1760-05-20, de Alexis Piron à François Thomas Marie de Baculard d'Arnaud.

Je vous rends grâces, monsieur, de votre attention, et de m'avoir fait lire l' Ecossaise, que je vous renvoie.
Il s'en faut bien que j'en pense tout le bien qu'on m'en avait dit. Le suffrage universel part sans doute du même principe que le grand cours dont est honorée la pièce du jour. Des chiens se houspillent dans la rue: tous les badauds mettent la tête aux fenêtres, les animent, les harcèlent, et, quand le combat est fini, se retirent et n'y songent plus, pendant que les combattants s'en vont léchant leurs plaies. Fréron a ici les oreilles horriblement déchirées: de quoi cela guérit il? Il n'en va déchirer qu'à plus belles dents. Les sots recommenceront de s'en amuser sans que dans tout cela les honnêtes gens trouvent le mot pour rire. Du vinaigre et de la moutarde partout, du sel nulle part. Pourquoi, par exemple, avoir fait de ce pauvre diable de Fréron un pendard formidable? Il n'y a là que du faux et de l'outré, et rien de plaisant. Fréron ne cherche à ôter la vie à personne; il cherche la sienne, et c'est tout, en nous déprimant, à la vérité, ab hoc et ab hac; mais cela n'a jamais fait tort à qui que ce soit, ni n'en saurait faire. Ce n'est nullement être un pendard, encore moins un pendard formidable. Qu'il laboure et soit bien payé; que je rie et fasse quelquefois rire; qu'il ait du pain et moi du bon temps, voilà pour mon compte tout ce que j'en pense, et tout ce que, pour le leur, devraient penser les bonnes gens qu'il mordille. Voltaire n'a-t-il point honte de se mettre en frais d'une comédie en cinq actes pour tomber sur le corpuscule de son pauvre petit adversaire? Hercule lever sa massue le plus haut qu'il peut sur la tête d'un pygmée! Il est écrasé, le beau fait d'armes! le beau treizième par dessus les douze travaux! Vive ma première épigramme!

La pauvre espèce, en champ clos, qu'un Zoïle!

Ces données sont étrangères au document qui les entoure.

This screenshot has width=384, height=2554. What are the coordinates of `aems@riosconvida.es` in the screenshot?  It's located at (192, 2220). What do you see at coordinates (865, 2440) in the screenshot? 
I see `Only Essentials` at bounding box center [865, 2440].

Rien n'est si plat ni moins franc du collier.
Dans la mêlée, il tranche de l'Achille,
Et c'est Thersite en combat singulier.
Par passe-temps, jadis bon chevalier,
Je voulus bien désarçonner le maître;
C'est de mon fait: mais fesser l'écolier,
C'est fait de cuistre, et je ne veux point l'être.

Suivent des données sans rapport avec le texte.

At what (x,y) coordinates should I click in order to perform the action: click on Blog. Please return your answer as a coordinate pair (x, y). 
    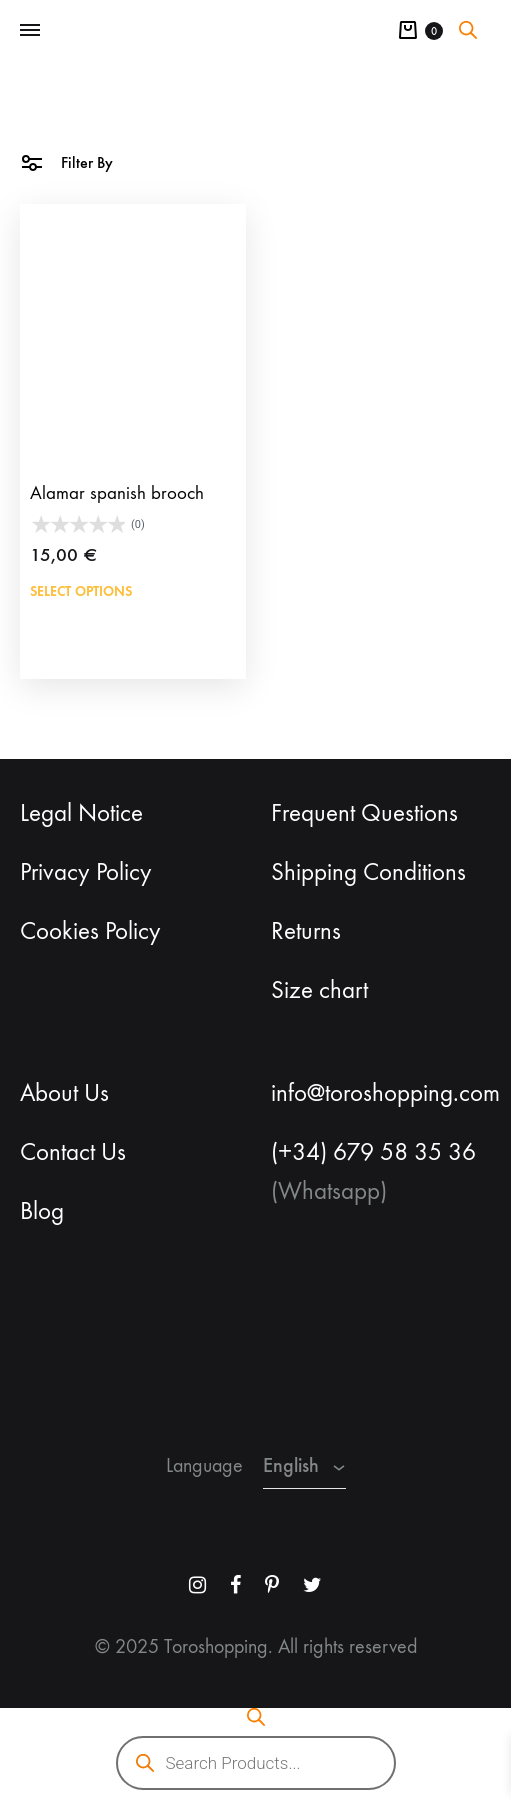
    Looking at the image, I should click on (42, 1211).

Comme j'écrivais le dernier vers de l'épigramme, j'ai reçu, sans savoir de quelle part, un exemplaire de la comédie des Philosophes. J'en viens de lire la première scène: la versification est bonne et belle. Je me fais, sur l'échantillon, une vraie fête de lire la pièce; je pourrais aussi fort bien, si cela dure, revenir des préventions que des mécontents m'avaient données contre elle: je conçois pourtant qu'il y aura toujours un peu plus que de la malignité; mais où je vois briller le talent, je n'ai plus guère d'yeux pour le reste, sauf à y revenir. Ainsi je pourrais bien penser de la pièce tout autrement que j'en ai parlé dans la première page de cette lettre, où je n'en étais pas encore au premier mot. C'est ce que vous saurez mieux quand nous nous reverrons.